How many lines within the records include the word "reports"? Only that number should be given.

(Saved data entries)
[Start of section]
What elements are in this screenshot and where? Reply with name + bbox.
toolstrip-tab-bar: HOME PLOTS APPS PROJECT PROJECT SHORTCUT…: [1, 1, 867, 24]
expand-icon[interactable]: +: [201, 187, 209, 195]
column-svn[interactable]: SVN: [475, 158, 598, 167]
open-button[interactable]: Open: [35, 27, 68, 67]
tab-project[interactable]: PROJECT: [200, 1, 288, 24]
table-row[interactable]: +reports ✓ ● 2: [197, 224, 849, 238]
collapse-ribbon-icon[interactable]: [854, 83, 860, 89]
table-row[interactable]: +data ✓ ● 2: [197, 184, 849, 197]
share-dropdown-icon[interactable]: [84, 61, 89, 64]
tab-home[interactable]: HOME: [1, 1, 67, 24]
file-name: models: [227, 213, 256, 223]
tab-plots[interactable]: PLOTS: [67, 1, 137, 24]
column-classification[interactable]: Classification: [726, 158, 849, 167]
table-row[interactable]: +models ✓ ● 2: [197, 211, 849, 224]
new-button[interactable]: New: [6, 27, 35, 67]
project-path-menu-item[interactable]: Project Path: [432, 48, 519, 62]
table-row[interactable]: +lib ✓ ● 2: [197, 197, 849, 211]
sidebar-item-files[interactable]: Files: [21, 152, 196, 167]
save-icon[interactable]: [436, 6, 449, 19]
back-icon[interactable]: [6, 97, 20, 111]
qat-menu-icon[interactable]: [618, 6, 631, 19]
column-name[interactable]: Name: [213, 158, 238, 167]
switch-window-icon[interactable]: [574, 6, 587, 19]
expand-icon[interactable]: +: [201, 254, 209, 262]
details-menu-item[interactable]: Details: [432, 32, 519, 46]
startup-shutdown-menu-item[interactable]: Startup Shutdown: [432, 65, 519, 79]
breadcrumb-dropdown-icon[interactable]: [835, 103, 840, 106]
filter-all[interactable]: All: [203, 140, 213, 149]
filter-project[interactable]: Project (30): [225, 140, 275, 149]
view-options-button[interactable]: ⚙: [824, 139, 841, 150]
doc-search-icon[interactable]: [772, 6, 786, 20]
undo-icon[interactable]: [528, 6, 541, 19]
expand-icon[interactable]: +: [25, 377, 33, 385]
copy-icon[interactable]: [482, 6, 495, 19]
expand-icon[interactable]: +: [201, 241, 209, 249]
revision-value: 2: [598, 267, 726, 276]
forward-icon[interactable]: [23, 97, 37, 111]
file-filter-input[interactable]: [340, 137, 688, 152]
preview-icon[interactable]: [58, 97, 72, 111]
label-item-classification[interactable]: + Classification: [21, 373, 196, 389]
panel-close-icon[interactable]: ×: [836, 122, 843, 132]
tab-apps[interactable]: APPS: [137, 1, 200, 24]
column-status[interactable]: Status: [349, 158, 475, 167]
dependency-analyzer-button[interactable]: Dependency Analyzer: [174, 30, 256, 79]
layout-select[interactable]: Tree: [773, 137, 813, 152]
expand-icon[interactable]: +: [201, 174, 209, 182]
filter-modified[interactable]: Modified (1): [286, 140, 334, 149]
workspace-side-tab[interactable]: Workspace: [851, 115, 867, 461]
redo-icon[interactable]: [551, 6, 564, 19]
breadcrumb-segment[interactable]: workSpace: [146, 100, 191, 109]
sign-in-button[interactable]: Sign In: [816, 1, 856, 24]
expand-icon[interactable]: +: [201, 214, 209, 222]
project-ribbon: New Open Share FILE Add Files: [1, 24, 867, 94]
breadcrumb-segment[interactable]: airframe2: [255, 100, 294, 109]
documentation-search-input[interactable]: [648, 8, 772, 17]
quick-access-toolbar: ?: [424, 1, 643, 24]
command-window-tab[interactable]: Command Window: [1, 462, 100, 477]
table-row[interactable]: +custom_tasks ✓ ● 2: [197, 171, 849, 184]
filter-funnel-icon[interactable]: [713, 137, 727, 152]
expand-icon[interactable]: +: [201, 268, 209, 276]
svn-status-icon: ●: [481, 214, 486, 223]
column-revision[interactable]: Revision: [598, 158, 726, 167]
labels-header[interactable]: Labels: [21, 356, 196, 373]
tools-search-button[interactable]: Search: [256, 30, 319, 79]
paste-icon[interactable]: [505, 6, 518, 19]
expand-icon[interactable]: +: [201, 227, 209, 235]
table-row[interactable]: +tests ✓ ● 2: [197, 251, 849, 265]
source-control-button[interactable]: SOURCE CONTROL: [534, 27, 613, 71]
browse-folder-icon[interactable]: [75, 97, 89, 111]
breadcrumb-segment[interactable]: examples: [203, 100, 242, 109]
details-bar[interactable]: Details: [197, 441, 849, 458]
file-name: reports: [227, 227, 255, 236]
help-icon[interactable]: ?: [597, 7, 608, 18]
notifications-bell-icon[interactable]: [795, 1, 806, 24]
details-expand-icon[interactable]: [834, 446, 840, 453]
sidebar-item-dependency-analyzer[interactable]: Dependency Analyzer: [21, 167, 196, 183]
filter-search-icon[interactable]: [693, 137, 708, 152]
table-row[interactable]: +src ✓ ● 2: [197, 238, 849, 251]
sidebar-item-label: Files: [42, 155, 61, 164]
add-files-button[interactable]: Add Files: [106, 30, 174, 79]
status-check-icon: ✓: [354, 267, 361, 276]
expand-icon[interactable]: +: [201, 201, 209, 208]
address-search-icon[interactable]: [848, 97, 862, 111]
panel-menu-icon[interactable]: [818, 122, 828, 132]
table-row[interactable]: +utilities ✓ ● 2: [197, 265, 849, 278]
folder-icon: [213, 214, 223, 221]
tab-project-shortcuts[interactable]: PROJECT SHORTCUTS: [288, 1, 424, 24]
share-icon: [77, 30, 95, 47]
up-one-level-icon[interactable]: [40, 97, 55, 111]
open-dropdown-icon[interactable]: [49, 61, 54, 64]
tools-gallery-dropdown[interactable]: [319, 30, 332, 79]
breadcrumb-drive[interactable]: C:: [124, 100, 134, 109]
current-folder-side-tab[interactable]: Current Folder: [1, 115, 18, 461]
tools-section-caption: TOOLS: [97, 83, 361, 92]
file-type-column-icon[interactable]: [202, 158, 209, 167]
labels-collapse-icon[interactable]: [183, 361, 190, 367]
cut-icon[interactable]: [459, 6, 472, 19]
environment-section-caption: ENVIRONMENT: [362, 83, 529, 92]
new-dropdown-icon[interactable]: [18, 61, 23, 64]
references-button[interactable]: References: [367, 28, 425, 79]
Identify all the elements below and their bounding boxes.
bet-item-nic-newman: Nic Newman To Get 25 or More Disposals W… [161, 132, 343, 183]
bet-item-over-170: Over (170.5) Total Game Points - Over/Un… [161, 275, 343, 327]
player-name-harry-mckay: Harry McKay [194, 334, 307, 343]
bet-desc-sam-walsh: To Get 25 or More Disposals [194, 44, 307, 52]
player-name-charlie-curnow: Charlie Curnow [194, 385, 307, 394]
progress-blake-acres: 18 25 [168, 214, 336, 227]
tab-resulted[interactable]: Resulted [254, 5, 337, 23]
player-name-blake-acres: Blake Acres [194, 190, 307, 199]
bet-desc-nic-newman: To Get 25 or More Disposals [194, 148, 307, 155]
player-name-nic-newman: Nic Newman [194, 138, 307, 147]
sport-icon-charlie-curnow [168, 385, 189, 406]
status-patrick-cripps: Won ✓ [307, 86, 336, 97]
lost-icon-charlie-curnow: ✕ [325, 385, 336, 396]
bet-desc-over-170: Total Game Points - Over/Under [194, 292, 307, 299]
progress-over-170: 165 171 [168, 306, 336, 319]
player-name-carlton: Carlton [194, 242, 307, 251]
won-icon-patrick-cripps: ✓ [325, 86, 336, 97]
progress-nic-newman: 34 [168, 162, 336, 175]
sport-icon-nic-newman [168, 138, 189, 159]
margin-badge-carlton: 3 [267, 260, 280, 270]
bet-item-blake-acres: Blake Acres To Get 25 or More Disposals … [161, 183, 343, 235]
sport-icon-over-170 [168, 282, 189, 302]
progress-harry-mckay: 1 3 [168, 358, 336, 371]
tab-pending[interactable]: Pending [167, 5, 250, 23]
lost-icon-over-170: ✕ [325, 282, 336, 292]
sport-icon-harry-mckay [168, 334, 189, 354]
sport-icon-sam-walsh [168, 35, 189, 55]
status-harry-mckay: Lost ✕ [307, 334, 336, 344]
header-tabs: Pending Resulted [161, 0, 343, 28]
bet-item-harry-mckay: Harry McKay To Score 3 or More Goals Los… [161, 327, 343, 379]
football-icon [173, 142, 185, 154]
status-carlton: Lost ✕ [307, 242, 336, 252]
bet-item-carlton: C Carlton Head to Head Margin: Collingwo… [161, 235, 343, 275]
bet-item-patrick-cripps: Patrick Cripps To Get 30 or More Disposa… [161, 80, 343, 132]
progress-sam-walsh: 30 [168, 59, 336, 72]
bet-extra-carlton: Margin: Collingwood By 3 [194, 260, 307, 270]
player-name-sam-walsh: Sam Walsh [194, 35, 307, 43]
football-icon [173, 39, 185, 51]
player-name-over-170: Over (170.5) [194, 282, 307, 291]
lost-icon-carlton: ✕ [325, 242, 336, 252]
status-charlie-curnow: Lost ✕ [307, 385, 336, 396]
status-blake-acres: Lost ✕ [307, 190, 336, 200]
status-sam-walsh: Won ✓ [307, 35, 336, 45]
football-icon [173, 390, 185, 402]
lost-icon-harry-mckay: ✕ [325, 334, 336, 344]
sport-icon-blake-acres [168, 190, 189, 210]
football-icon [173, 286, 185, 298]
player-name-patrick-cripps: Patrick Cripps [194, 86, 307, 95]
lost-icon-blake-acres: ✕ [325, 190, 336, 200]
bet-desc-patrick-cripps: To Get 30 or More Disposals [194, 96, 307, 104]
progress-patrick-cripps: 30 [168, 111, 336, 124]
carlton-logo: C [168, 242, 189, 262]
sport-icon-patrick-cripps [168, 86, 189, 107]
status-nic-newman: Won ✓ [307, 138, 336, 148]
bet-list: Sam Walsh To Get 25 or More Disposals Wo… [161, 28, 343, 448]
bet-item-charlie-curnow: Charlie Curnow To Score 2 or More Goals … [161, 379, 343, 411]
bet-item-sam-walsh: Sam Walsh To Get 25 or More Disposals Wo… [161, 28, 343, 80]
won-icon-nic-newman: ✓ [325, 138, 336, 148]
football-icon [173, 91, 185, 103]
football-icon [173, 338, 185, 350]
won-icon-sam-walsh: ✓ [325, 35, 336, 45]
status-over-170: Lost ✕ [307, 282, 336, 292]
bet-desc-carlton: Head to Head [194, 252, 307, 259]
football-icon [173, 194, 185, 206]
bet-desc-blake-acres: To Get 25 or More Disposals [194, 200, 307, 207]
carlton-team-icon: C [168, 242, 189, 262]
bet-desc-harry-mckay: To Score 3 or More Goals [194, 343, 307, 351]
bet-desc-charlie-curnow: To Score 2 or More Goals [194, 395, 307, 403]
[End of section]
- **RESULT FOR THIS EXERCISE**:
2